One of the bulwarks of the criminal justice system is that the prosecution has to prove someone committed a crime beyond a reasonable doubt – a higher standard than those that apply in civil proceedings. One of the perversities of the criminal justice system is that courts generally will not, and in some jurisdictions are not allowed to, actually instruct jurors on what “reasonable doubt” is. It’s left to the parties to argue it out and the jurors to make the call.
Lawyers, searching for a common experience to which jurors can relate, try to analogize the “beyond a reasonable doubt” standard to the kind of certainty you need to make a major life decision. Not where to go to dinner or what movie to watch, but, say, whether to buy a house or a car. The big one, of course, is whether to get married (and to whom). Even if a juror has never been married, they’re aware of what a monumental decision that is.
I was thinking about those arguments while watching Anora this past weekend.
The newly-minted Best Picture winner is about the titular Anora (Ani to her friends and customers), a stripper who embarks on a whirlwind paid-for-date/romance with Vanya, the son of a Russian oligarch. After a wild time in Vegas he proposes that they get married and they do, much to the displeasure of his parents who send their (largely ineffectual) goons to ensure that the marriage is annulled. In the end, when it comes time for Vanya to stand up to his parents and stand with his wife, he can’t do it. The interesting question is why.
The answer, I think, lies in how the film deals with class distinctions. Essentially, the characters are divided into three groups.
Vanya and his parents are the super-rich, the 1%, the “new kings.” They have “fuck you” money and an immense amount of power. They largely suffer no consequences for wrongdoing and, therefore, have little fear of doing it. This is particularly important for Vanya because, as portrayed in the movie, he’s never had to make a consequential decision in his life. Even someone who is only 21 years old, who has lived a normal life, has made decisions that had consequences, both foreseen and unforeseen.
Vanya hasn’t and, as a result, doesn’t even recognize them when they come around.
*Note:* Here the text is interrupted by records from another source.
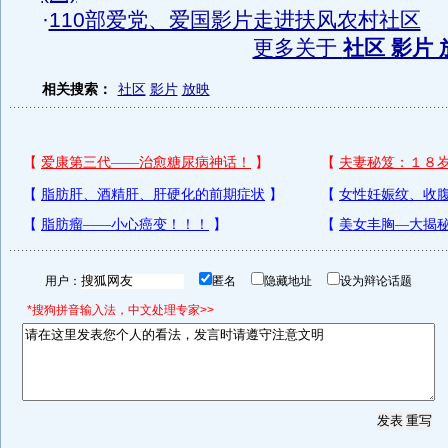
·
110部爱党、爱国影片走进扶风农村社区
更多关于
社区 影片 
相关搜索：
社区
影片
放映
用户：
匿名
隐藏地址
设为辩论话题
*搜狗拼音输入法，中文处理专家>>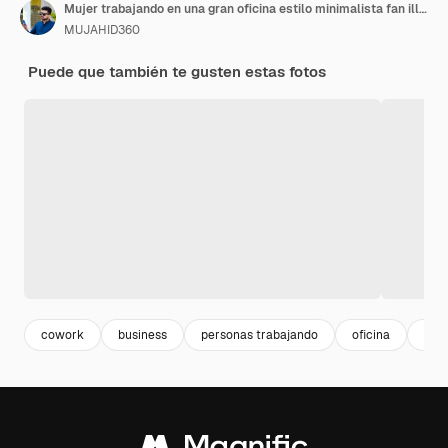
Mujer trabajando en una gran oficina estilo minimalista fan illustrado fondo blanco estilo ar 169
MUJAHID360
Puede que también te gusten estas fotos
cowork
business
personas trabajando
oficina
mee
So, when he proposes marriage to Ani I don’t think he’s either (1) simply lying to her in a way to make her do something useful for him or (2) a besotted dope who’s really deeply in love with this woman he’s known for a week. I think he sees the decision to get married as being as consequential as what club to go to or whether to jet off to Vegas. Whether he gets it wrong or not, he won’t really suffer any consequences. He is, quite literally, playing with house money.
The second group of characters include Toros and his brother, two of the goons who are tasked with keeping tabs on Vanya. Neither are remotely in the same class as Vanya and his parents, but they think they can have access to wealth and power if they just continue to make themselves useful. Not for nothing but when Vanya goes missing Toros’ entire motivation for finding him is to please Vanya’s parents and fix a problem. He doesn’t express any concern for this guy whose life he’s looked over for years. He doesn’t see him as a kind of son, worrying about his safety and wellbeing. So long as he finds Vanya and gets the marriage annulled all is right with his world.
The final group is Ani herself, along with another one of the goons, Igor. Only Ani doesn’t realize she’s in this group at first. She thinks she’s in one of the other two, on her way into the good life, achieving upward mobility. Igor, by contrast, knows better. He understands his spot in the hierarchy and that he’s fated to stay there. His bond with Ani comes largely from his empathy for her coming to the same realization as the movie plays out. I think the ending is her recognizing a fundamental similarity between them that she would never have had with Vanya (not for nothing is the scene in the car the only sex scene that appears to include a real connection between the people involved).
The movie, then, reflects more than a little of our current reality. Increasingly, we live in a country with an out-of-touch and untouchable moneyed elite who rarely suffer any consequences for their actions. Susan Collins famously said, during Trump’s impeachment, that she was going to vote against convicting him because he “has learned from this case” getting “a pretty big lesson.” She wasn’t wrong – he learned he faces essentially no consequences for his actions. Just like Vanya, which is why he so often says the first thing that comes to his mind without giving any real thought to what might happen after.
Sitting down to watch Anora I didn’t quite know what to expect. I certainly didn’t expect a pretty succinct analogy for this country’s current class inertia (as one report put it “wealth status is sticky” – there’s little chance you move up or down over the course of a lifetime), but that’s certainly in there. It’s definitely got more going on than the “hooker with a heart of gold” tag some detractors are given it after the Oscars. It does make you think.
What it makes me think is that sometimes the lack of consequences might be the most consequential thing of all.